An unconstitutional act is not a law; it confers no rights; it imposes no duties; it affords no protection; it creates no office; it is, in legal contemplation, as inoperative as though it had never been passed.

The other branches treat a statute as law until the Judiciary proclaims otherwise.

When the Judiciary proclaims a statute to have been enacted as repugnant to the Constitution, it holds that the Legislature had no authority to issue the statute in the first place, and its act of issuance was entirely void. "

And here we see my key point, underlined.

The 1867 Tenure law was not ruled on directly before being repealed in 1887.

It was mentioned in dicta in 1926 as "invalid".

But in 1868, in woodpusher's own words, "The other branches treat a statute as law..."

Let me clarify for the willfully, legally, incompetent. The other branches treat a statute as if it were a valid law until the Judiciary proclaims otherwise. Only the Judicial Branch is vested with the power to establish that a Statute was and is unconstitutional, repugnant to the Constitution, and therefore null and void, and never capable of having become a valid law.

As for your repeated incompetent nonsense that the 1867 Act was mentioned in dicta, it was holding and the very basis of the Myers decision. I have cited a law school faculty to that effect, and you have cited Wikipedia and your own blather.

It is not a dictum when it is necessary and central to the case.
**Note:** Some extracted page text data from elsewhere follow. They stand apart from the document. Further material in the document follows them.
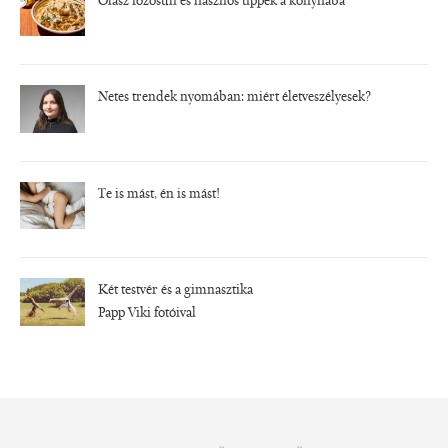
Olasz főzősuli és hasznos tippek a konyhába
Netes trendek nyomában: miért életveszélyesek?
Te is mást, én is mást!
Két testvér és a gimnasztika
Papp Viki fotóival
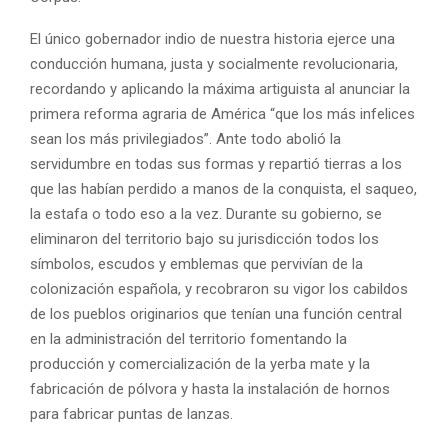
El único gobernador indio de nuestra historia ejerce una
conducción humana, justa y socialmente revolucionaria,
recordando y aplicando la máxima artiguista al anunciar la
primera reforma agraria de América “que los más infelices
sean los más privilegiados”. Ante todo abolió la
servidumbre en todas sus formas y repartió tierras a los
que las habían perdido a manos de la conquista, el saqueo,
la estafa o todo eso a la vez. Durante su gobierno, se
eliminaron del territorio bajo su jurisdicción todos los
símbolos, escudos y emblemas que pervivían de la
colonización española, y recobraron su vigor los cabildos
de los pueblos originarios que tenían una función central
en la administración del territorio fomentando la
producción y comercialización de la yerba mate y la
fabricación de pólvora y hasta la instalación de hornos
para fabricar puntas de lanzas.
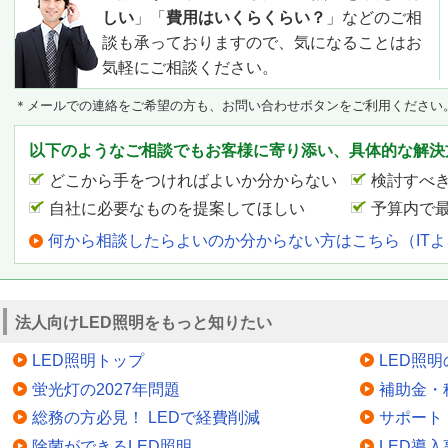
しい
」「
費用はいくらくらい？
」などのご相
談も承っておりますので、気になることはお
気軽にご相談ください。
＊メールでの連絡をご希望の方も、お問い合わせボタンをご利用ください
以下のようなご相談でもお客様に寄り添い、具体的な解決
どこから手をつければよいか分からない
検討すべ
自社に必要なものを提案してほしい
予算内で
何から相談したらよいのか分からない方はこちら（IT
法人向けLED照明をもっと知りたい
LED照明トップ
LED照
蛍光灯の2027年問題
補助金・
総務の方必見！ LEDで経費削減
サポート
除菌ができるLED照明
LED導入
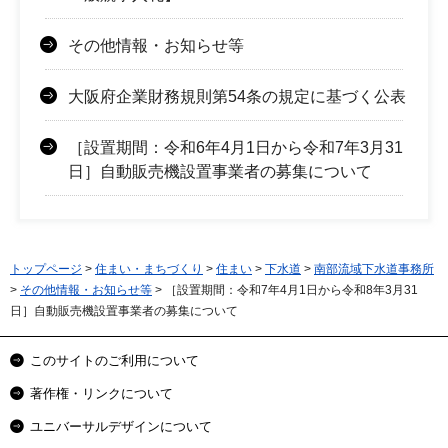
その他情報・お知らせ等
大阪府企業財務規則第54条の規定に基づく公表
［設置期間：令和6年4月1日から令和7年3月31
日］自動販売機設置事業者の募集について
トップページ
>
住まい・まちづくり
>
住まい
>
下水道
>
南部流域下水道事務所
>
その他情報・お知らせ等
> ［設置期間：令和7年4月1日から令和8年3月31
日］自動販売機設置事業者の募集について
このサイトのご利用について
著作権・リンクについて
ユニバーサルデザインについて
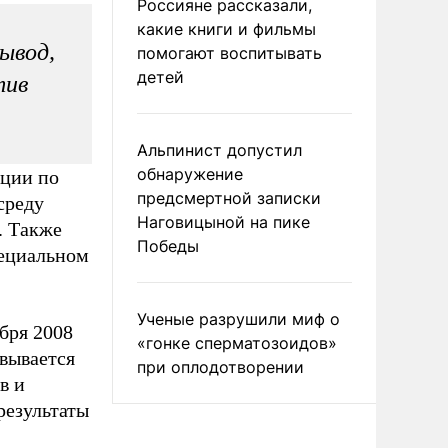
Россияне рассказали,
какие книги и фильмы
вывод,
помогают воспитывать
детей
тив
Альпинист допустил
обнаружение
ации по
предсмертной записки
среду
Наговицыной на пике
. Также
Победы
пециальном
Ученые разрушили миф о
бря 2008
«гонке сперматозоидов»
овывается
при оплодотворении
в и
результаты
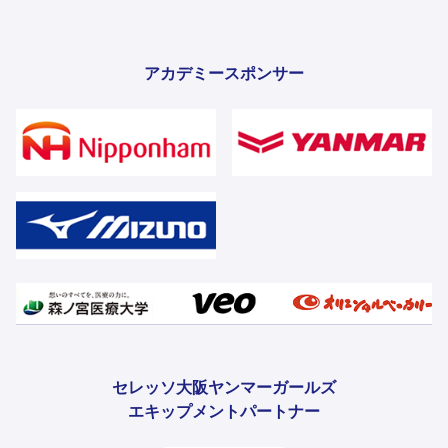
アカデミースポンサー
セレッソ大阪ヤンマーガールズ
エキップメントパートナー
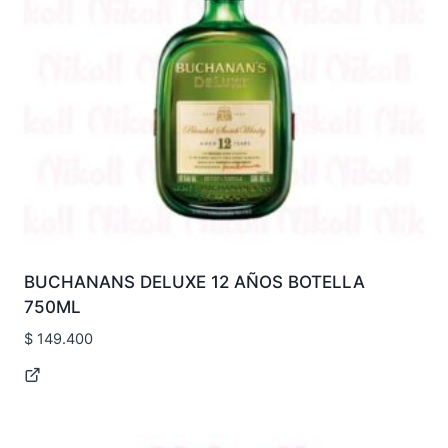
BUCHANANS DELUXE 12 AÑOS BOTELLA
750ML
$
149.400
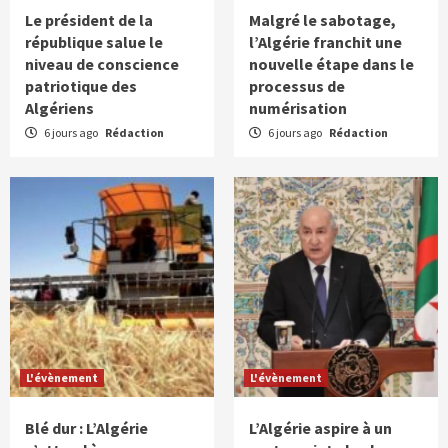
Le président de la
Malgré le sabotage,
république salue le
l’Algérie franchit une
niveau de conscience
nouvelle étape dans le
patriotique des
processus de
Algériens
numérisation
6 jours ago
Rédaction
6 jours ago
Rédaction
L'évènement
L'évènement
Blé dur : L’Algérie
L’Algérie aspire à un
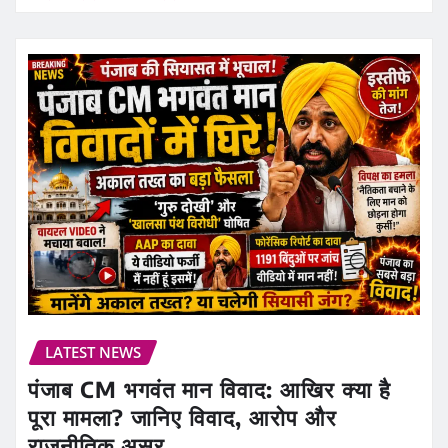
LATEST NEWS
पंजाब CM भगवंत मान विवाद: आखिर क्या है
पूरा मामला? जानिए विवाद, आरोप और
राजनीतिक असर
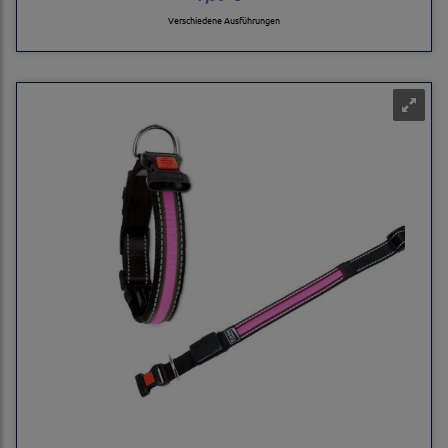
Verschiedene Ausführungen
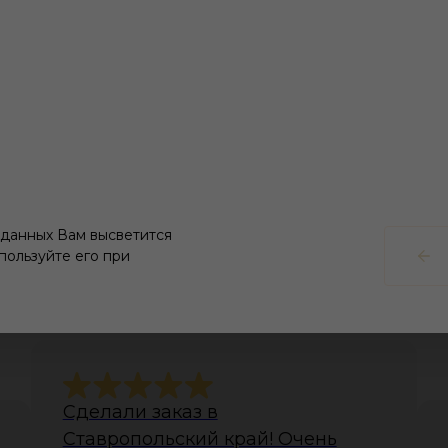
 данных Вам высветится
пользуйте его при
тзывы наших клиент
Сделали заказ в
Ставропольский край! Очень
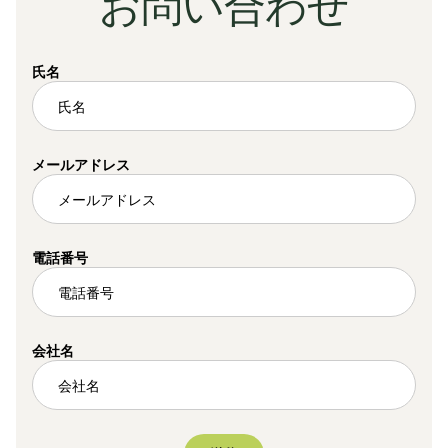
お問い合わせ
氏名
メールアドレス
電話番号
会社名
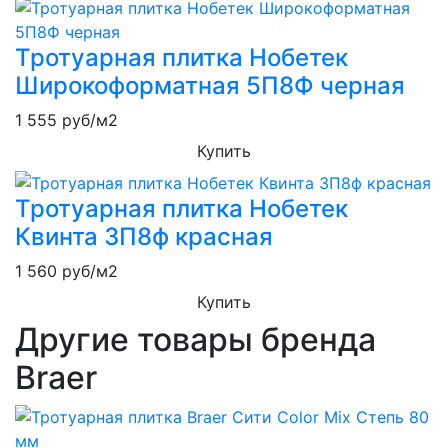
Тротуарная плитка Нобетек
Широкоформатная 5П8Ф черная
1 555
руб/м2
Купить
Тротуарная плитка Нобетек
Квинта 3П8ф красная
1 560
руб/м2
Купить
Другие товары бренда
Braer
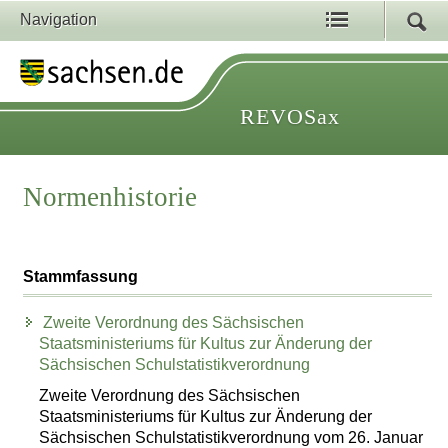
Navigation
REVOSax
Normenhistorie
Stammfassung
Zweite Verordnung des Sächsischen
Staatsministeriums für Kultus zur Änderung der
Sächsischen Schulstatistikverordnung
Zweite Verordnung des Sächsischen
Staatsministeriums für Kultus zur Änderung der
Sächsischen Schulstatistikverordnung vom 26. Januar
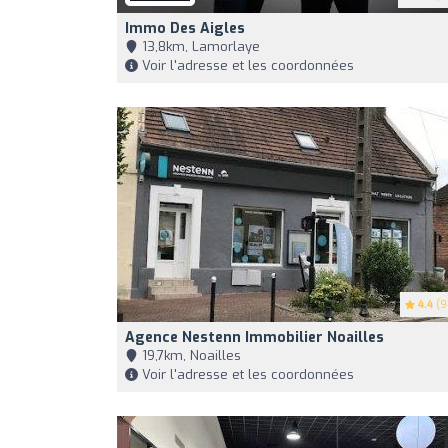
Immo Des Aigles
13,8km, Lamorlaye
Voir l'adresse et les coordonnées
4.4
(9
Agence Nestenn Immobilier Noailles
19,7km, Noailles
Voir l'adresse et les coordonnées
http://law2.umkc.edu/faculty/projects/ftrials/impeach/imp_tenure.html

In 1926, in the case of Myers vs. United States, the Supreme Court, in an opinion by Chief Justice Taft, held unconstitutional a law requiring the consent of the Senate for removal of certain non-Cabinet officials

Aside from the observable fact that it is not a dictum, my source here is a law school faculty, yours is Wikipedia and your own blather.

But in 1868, in woodpusher's own words, "The other branches treat a statute as law..."

If you treat a dog's tail as a leg, does it have five legs?

The Executive or Legislative Branches treating a statute as presumptively valid, does not transform an unconstitutional statute into a valid law.

The Myers Court stated, "the Tenure of Office Act of 1867, in so far as it attempted to prevent the President from removing executive officers who had been appointed by him by and with the advice and consent of the Senate, was invalid...."

And the Myers Court continued, "... and that subsequent legislation of the same effect was equally so. For the reasons given, we must therefore hold that the provision of the law of 1876, by which the unrestricted power of removal of the first class postmasters is denied to the President, is in violation of the Constitution, and invalid."

Repealing an unconstitutional and void Statute, that, in legal contemplation never became a law, does not convert the void and unconstitutional Statute into a law.

Norton v. Shelby County, 118 U.S. 425, 442 (1886), Justice Field, Opinion of the Court

Their position is that a legislative act, though unconstitutional, may in terms create an office, and nothing further than its apparent existence is necessary to give validity to the acts of its assumed incumbent. That position, although not stated in this broad form, amounts to nothing else. It is difficult to meet it by any argument beyond this statement: an unconstitutional act is not a law; it confers no rights; it imposes no duties; it affords no protection; it creates no office; it is, in legal contemplation, as inoperative as though it had never been passed.

As a law, the Statute of 1867 has apparent existence and nothing more. In legal contemplation, it was unconstitutional and could never have existed as a valid law.